The attacks struck three ships as they transited the strait, maritime authorities said, per The Washington Times. The reimposition of sanctions strains a U.S.-Iran ceasefire and raises pressure on international shipping.

Washington had earlier granted the waiver as part of arrangements tied to the ceasefire, The Hill reported. The strikes near the strait triggered the reversal, according to the same report.

Why it matters

The Strait of Hormuz carries roughly a fifth of global oil flows. Attacks on shipping there and the loss of the waiver put those flows and the U.S.-Iran truce at risk in a single step.

A truce under pressure

The tanker attacks are the immediate trigger for the sanctions reversal, The New Arab reported. The ceasefire that the waiver underpinned now faces its most serious test since it took hold.

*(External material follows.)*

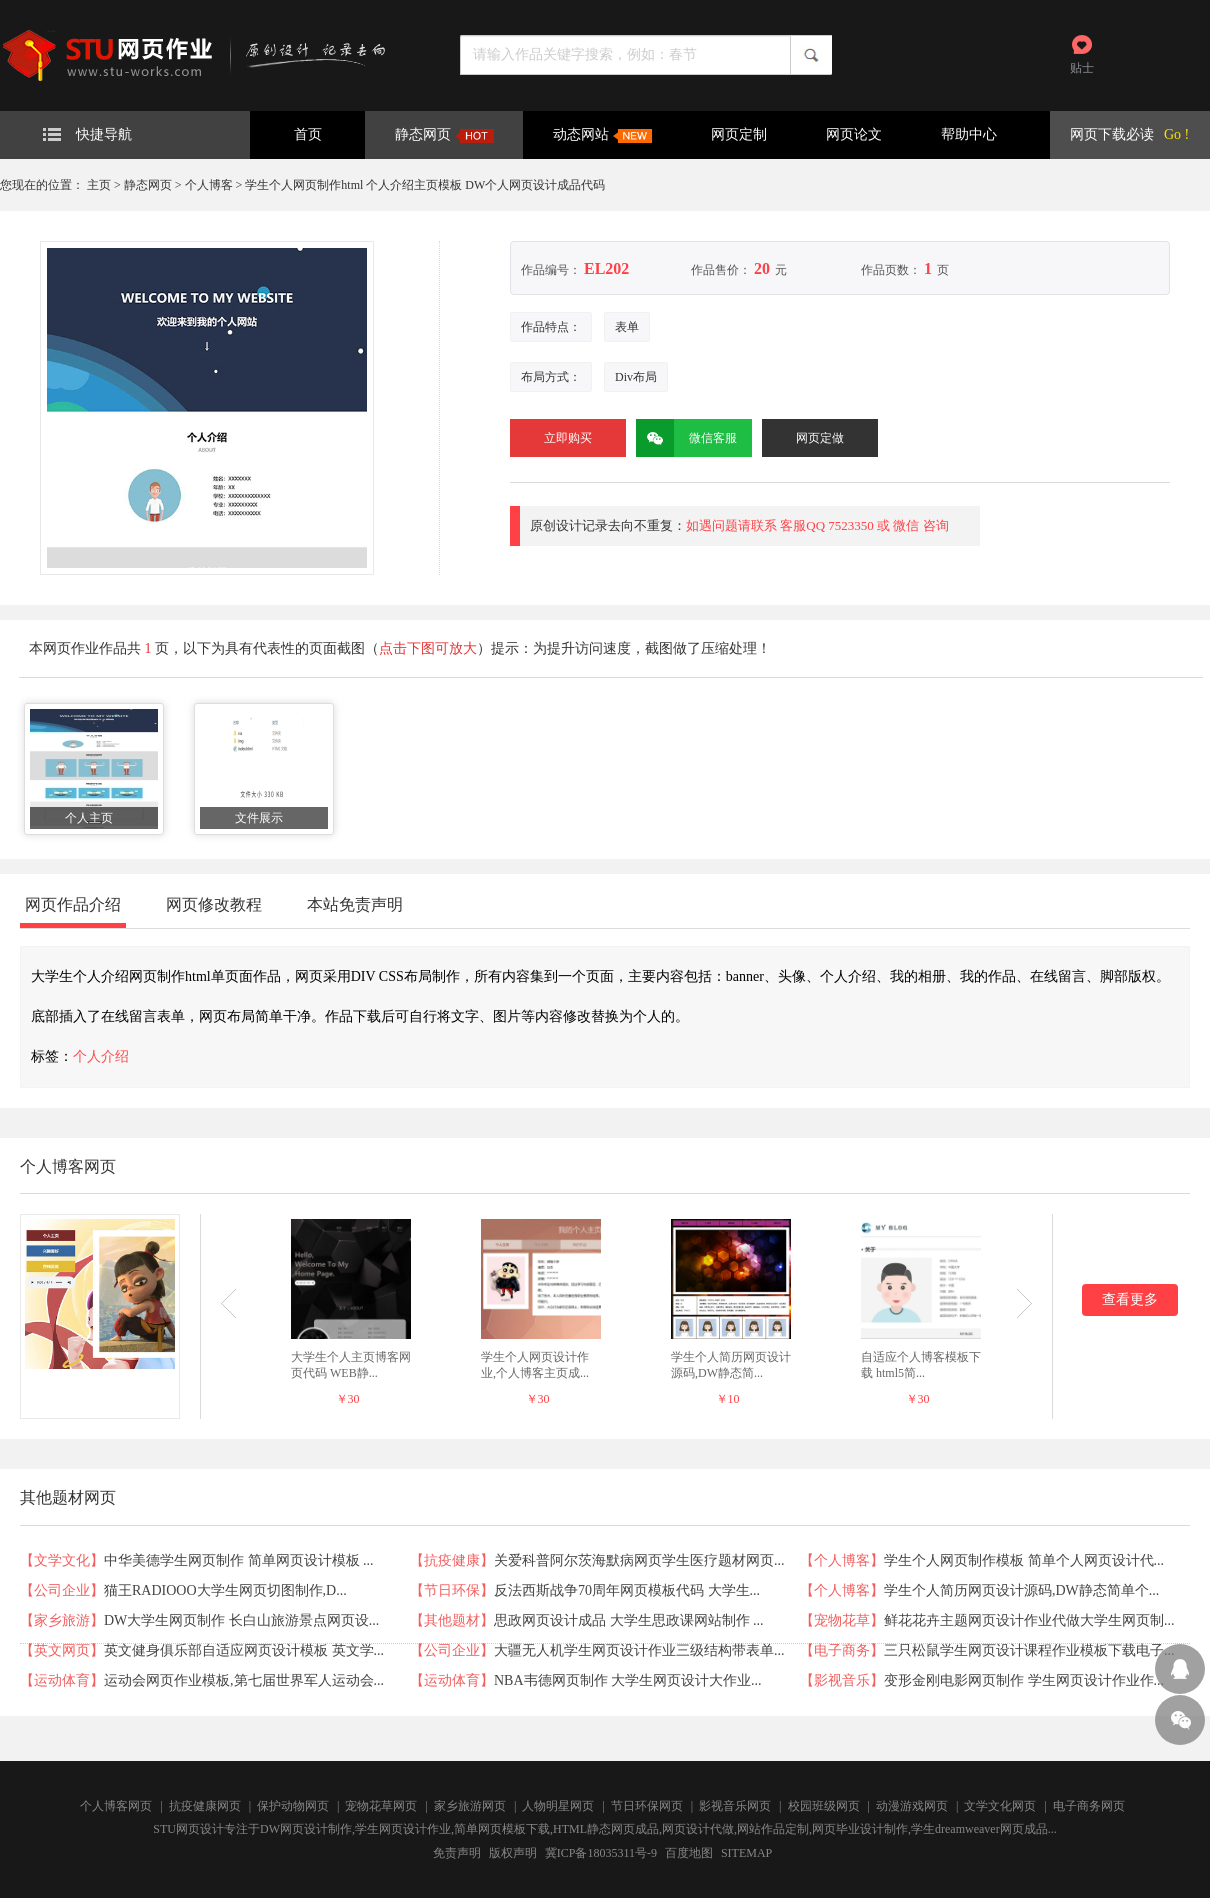 This screenshot has height=1898, width=1210. I want to click on 查看更多, so click(1130, 1299). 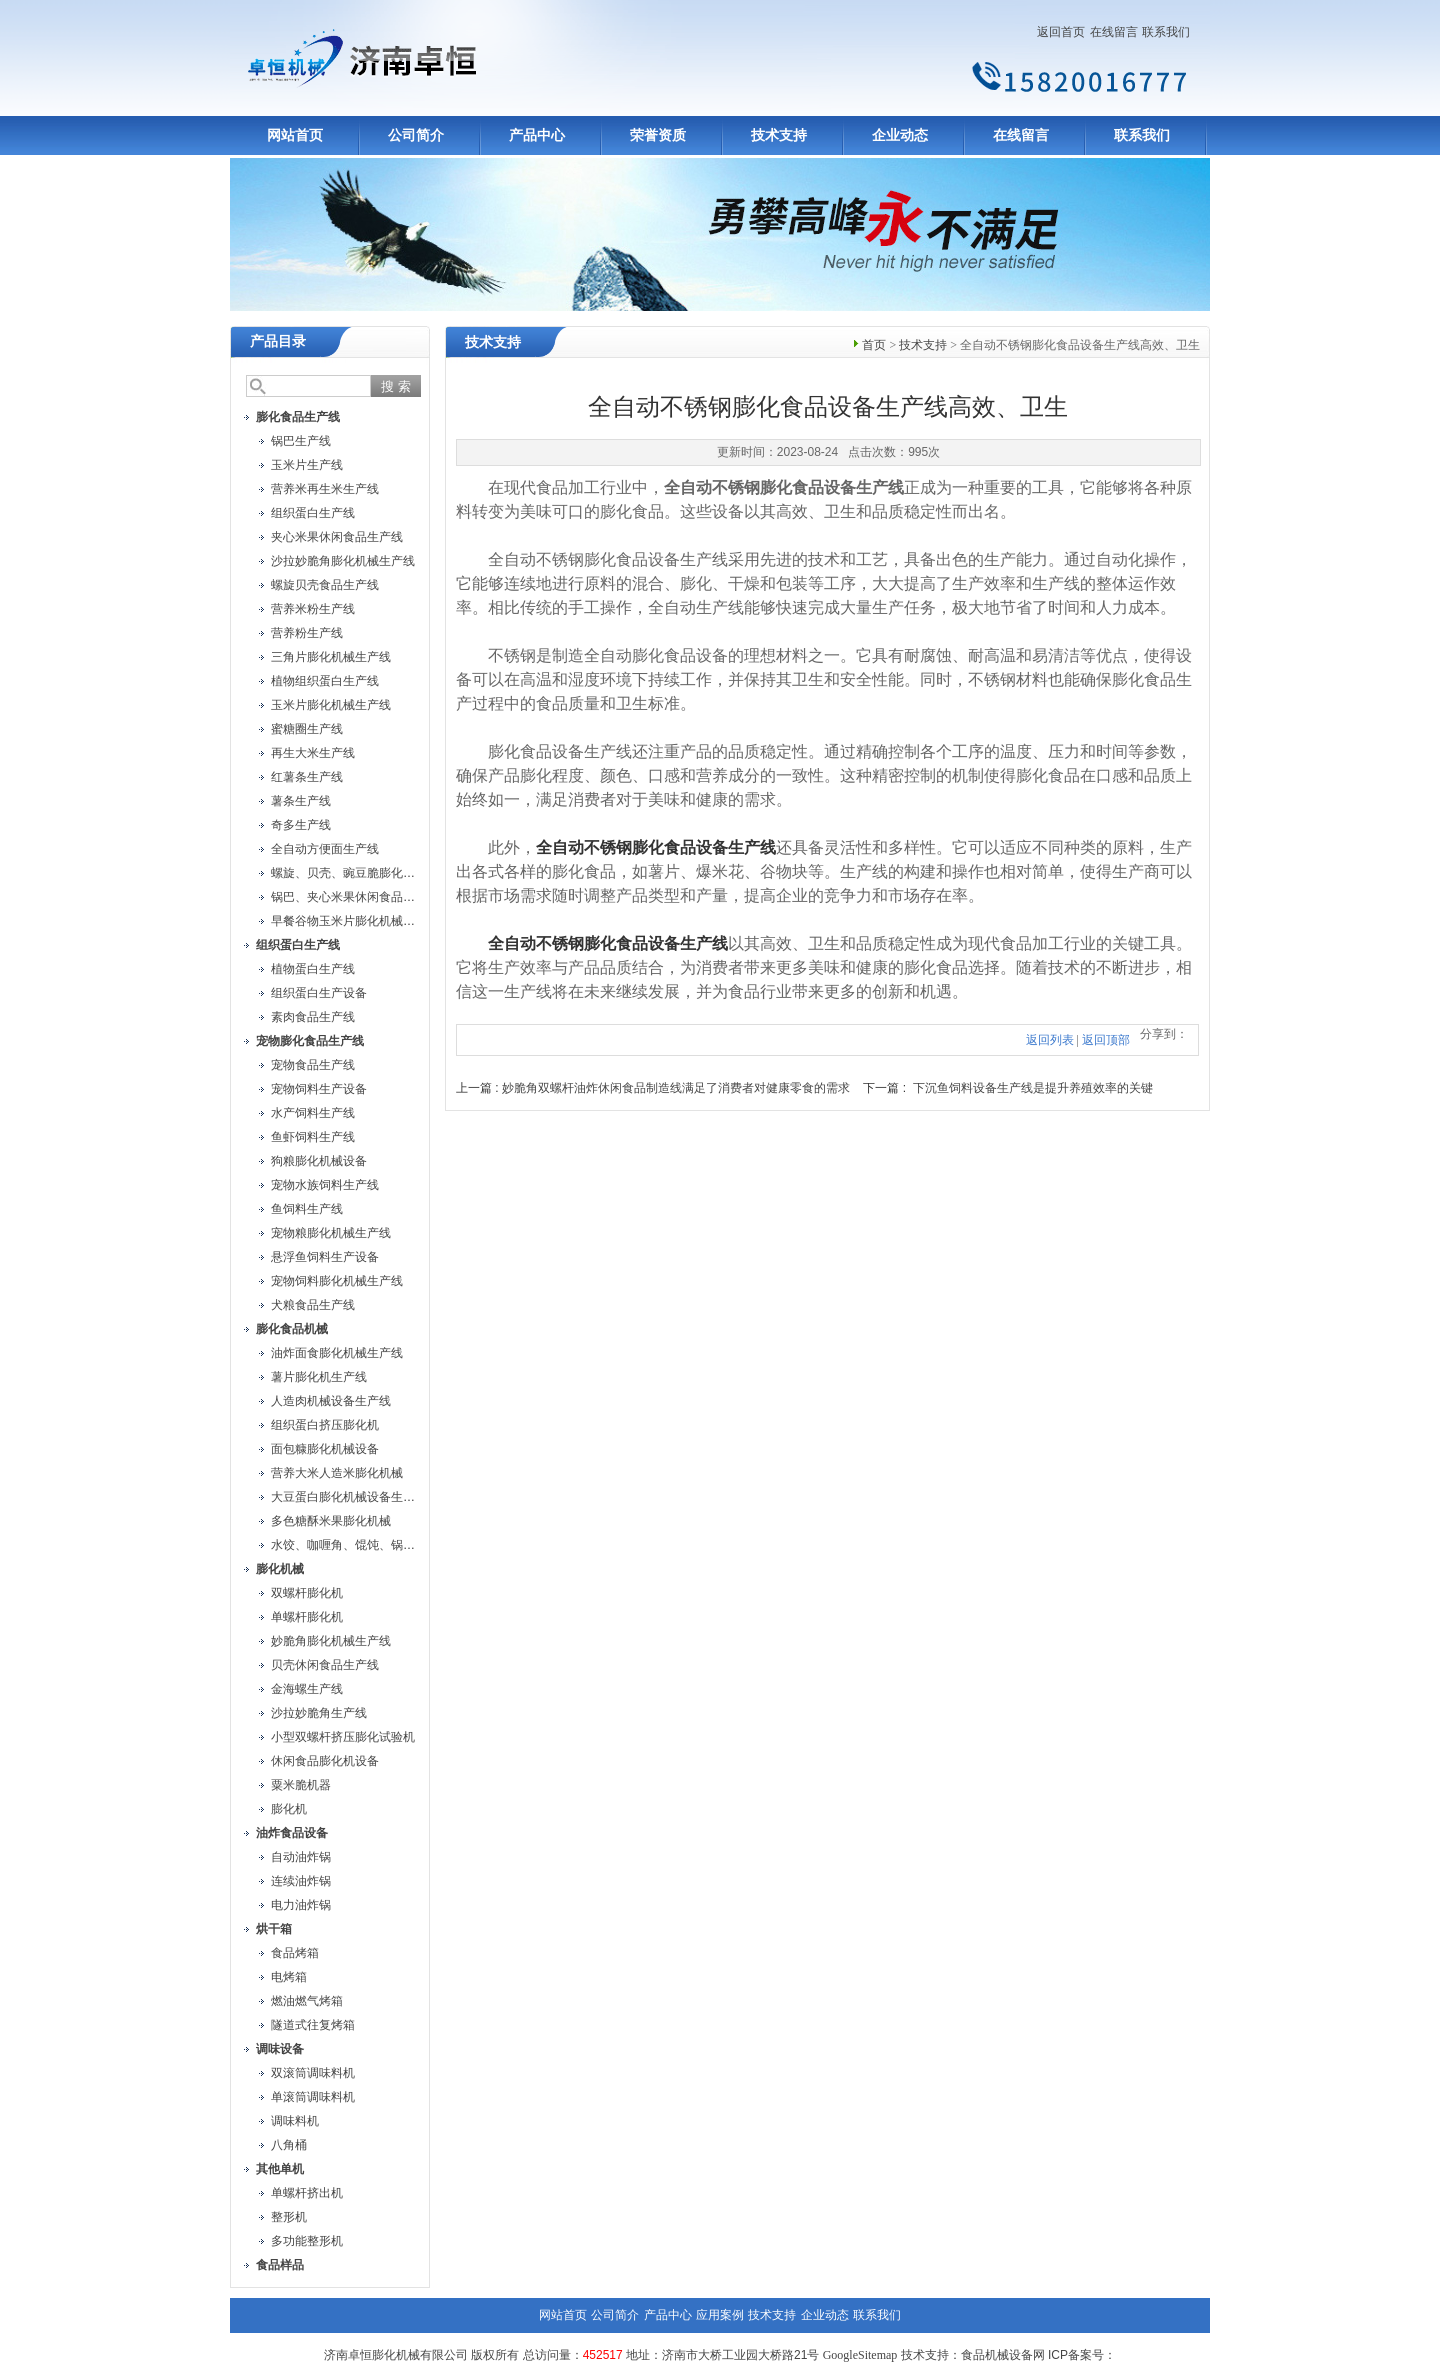  Describe the element at coordinates (720, 2315) in the screenshot. I see `应用案例` at that location.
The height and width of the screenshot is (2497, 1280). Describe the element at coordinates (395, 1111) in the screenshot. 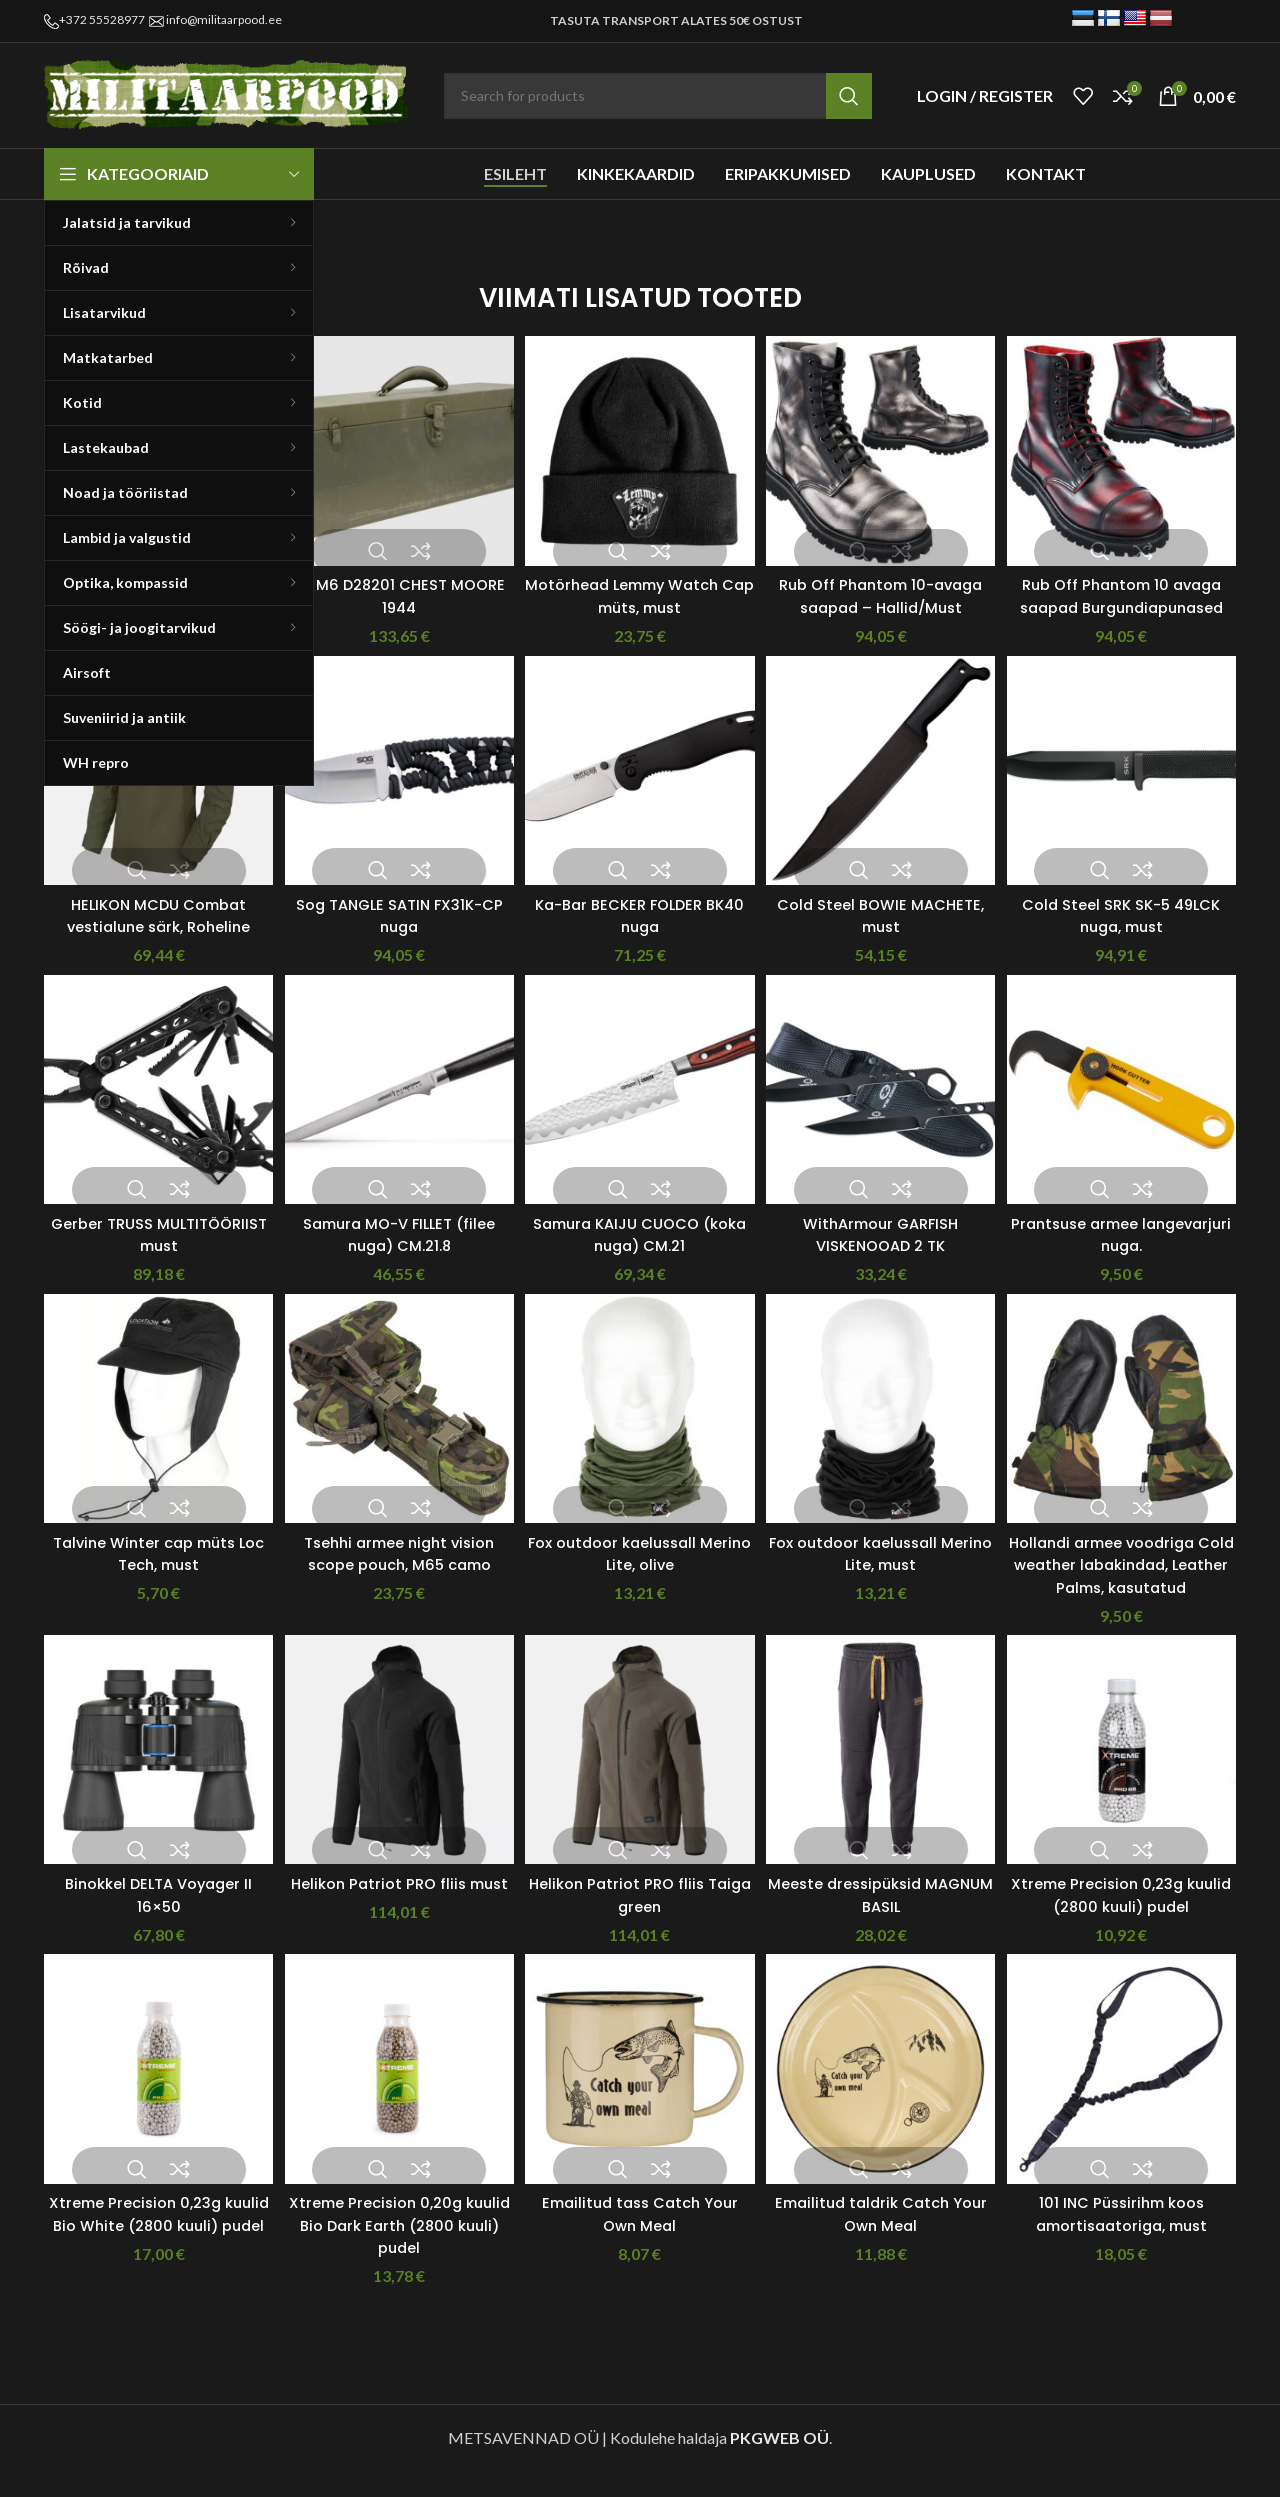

Iran's renewed attacks on tankers near the strait are exposing a dilemma for its hard-line leaders, Benoit Faucon and Georgi Kantchev wrote in The Wall Street Journal. Tehran is relying on its grip over the waterway even as that grip appears to be slipping.

Hypothesis

Hypothesis: Iran struck the tankers to signal it can still close Hormuz, not to sink the ceasefire outright. Supporting this: the WSJ frames the attacks as a bid by hard-liners who fear losing control of the strait, suggesting a demonstration of leverage rather than escalation for its own sake. Against this: the U.S. response, revoking the waiver, tightens rather than eases pressure, and the sources do not confirm Iranian intent. The strength of this reading is moderate; motive is inferred, not stated in the source material.

Background

Hormuz is the sea passage between Iran and the Arabian Peninsula through which Gulf crude reaches world markets. Control over it has long been a source of Iranian leverage, per the WSJ account. The waiver had allowed limited Iranian oil to move despite U.S. sanctions.

The figures and events here are drawn only from the cited reports. Casualty numbers, the identities of the ships, and confirmed attribution for the attacks are not established in the available sources and remain unconfirmed.

What to watch next

  • Whether Iran conducts further attacks on shipping in or near the strait.
  • Whether the U.S.-Iran ceasefire holds after the waiver's revocation.
  • How oil markets and insurers price the renewed risk to Hormuz traffic.
  • Whether Washington pairs the sanctions move with military or naval measures.

The sources do not indicate the next step by either government. Both the flow of Gulf oil and the survival of the ceasefire now hinge on what follows the Tuesday attacks.